(Stored records)

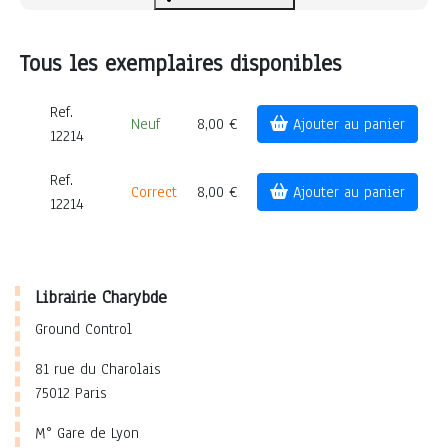
Tous les exemplaires disponibles
Ref.
Neuf
8,00 €
Ajouter au panier
12214
Ref.
Correct
8,00 €
Ajouter au panier
12214
Librairie Charybde
Ground Control
81 rue du Charolais
75012 Paris
M° Gare de Lyon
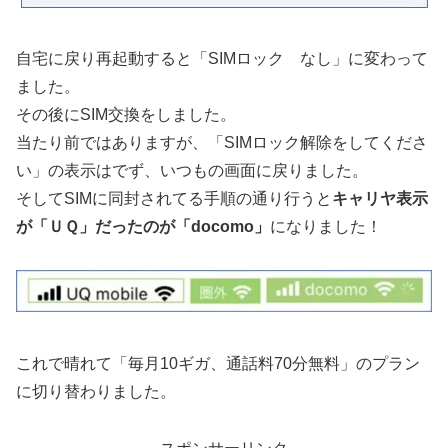
自宅に戻り再起動すると「SIMロック なし」に変わって
ました。
その後にSIM交換をしました。
当たり前ではありますが、「SIMロック解除をしてくださ
い」の表示はでず、いつもの画面に戻りました。
そしてSIMに同封されてる手順の通り行うと
キャリヤ表示
が「ＵＱ」だったのが「docomo」
になりました！
これで晴れて「毎月10ギガ、通話料70分無料」のプラン
に切り替わりました。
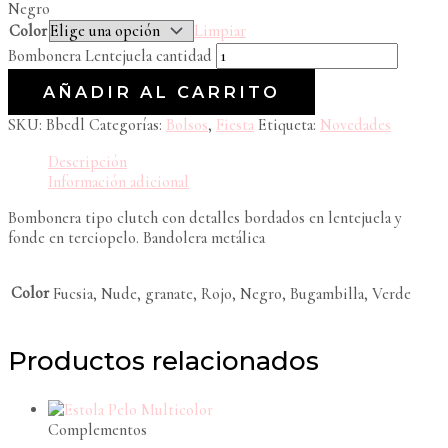
Negro
Color
Limpiar
Bombonera Lentejuela cantidad
AÑADIR AL CARRITO
SKU:
Bbcdl
Categorías:
Bolsos
,
Fiesta
Etiqueta:
Novedades
Descripción
Información adicional
Bombonera tipo clutch con detalles bordados en lentejuela y
fonde en terciopelo. Bandolera metálica
Color
Fucsia, Nude, granate, Rojo, Negro, Bugambilla, Verde
Productos relacionados
Complementos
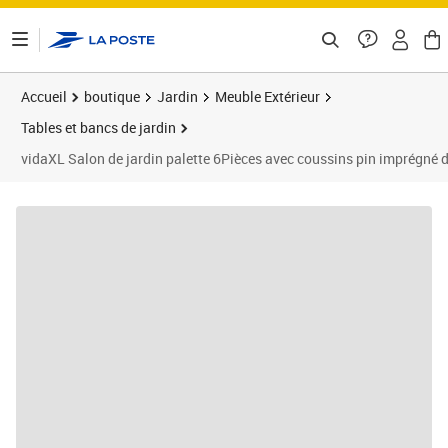
ontenu de la page
Accueil
boutique
Jardin
Meuble Extérieur
Tables et bancs de jardin
vidaXL Salon de jardin palette 6Pièces avec coussins pin imprégné d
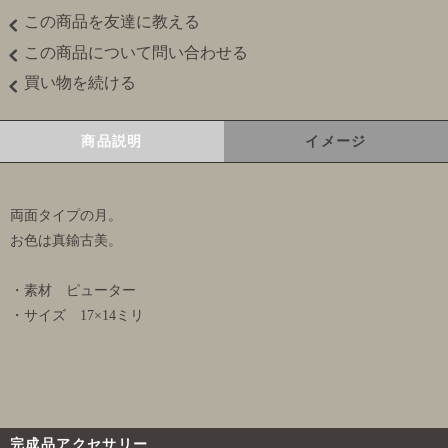
この商品を友達に教える
この商品について問い合わせる
買い物を続ける
商品説明
イメージ
両面タイプの月。
お色は真鍮古美。
・素材 ピューター
・サイズ 17×14ミリ
完成品アクセサリー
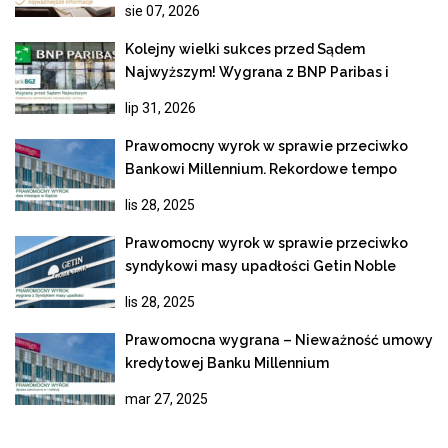
sie 07, 2026
Kolejny wielki sukces przed Sądem
Najwyższym! Wygrana z BNP Paribas i
ostateczne unieważnienie kredytu
lip 31, 2026
frankowego
Prawomocny wyrok w sprawie przeciwko
Bankowi Millennium. Rekordowe tempo
rozpoznania apelacji
lis 28, 2025
Prawomocny wyrok w sprawie przeciwko
syndykowi masy upadłości Getin Noble
Bank
lis 28, 2025
Prawomocna wygrana – Nieważność umowy
kredytowej Banku Millennium
mar 27, 2025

**The problem**
Nothing except the lines from the one containing "が「ＵＱ」だったのが「docomo」" through the one containing "sie 07, 2026" should appear in the answer, exactly as above and without pictures.

**Solution to the exercise**
が「ＵＱ」だったのが「docomo」
になりました！
これで晴れて「毎月10ギガ、通話料70分無料」のプラン
に切り替わりました。
Negro
Color
Limpiar
Bombonera Lentejuela cantidad
AÑADIR AL CARRITO
SKU:
Bbcdl
Categorías:
Bolsos
,
Fiesta
Etiqueta:
Novedades
Descripción
Información adicional
Bombonera tipo clutch con detalles bordados en lentejuela y
fonde en terciopelo. Bandolera metálica
Color
Fucsia, Nude, granate, Rojo, Negro, Bugambilla, Verde
Productos relacionados
Complementos
ontenu de la page
Accueil
boutique
Jardin
Meuble Extérieur
Tables et bancs de jardin
vidaXL Salon de jardin palette 6Pièces avec coussins pin imprégné d
この商品を友達に教える
この商品について問い合わせる
買い物を続ける
商品説明
イメージ
両面タイプの月。
お色は真鍮古美。
・素材 ピューター
・サイズ 17×14ミリ
完成品アクセサリー
sie 07, 2026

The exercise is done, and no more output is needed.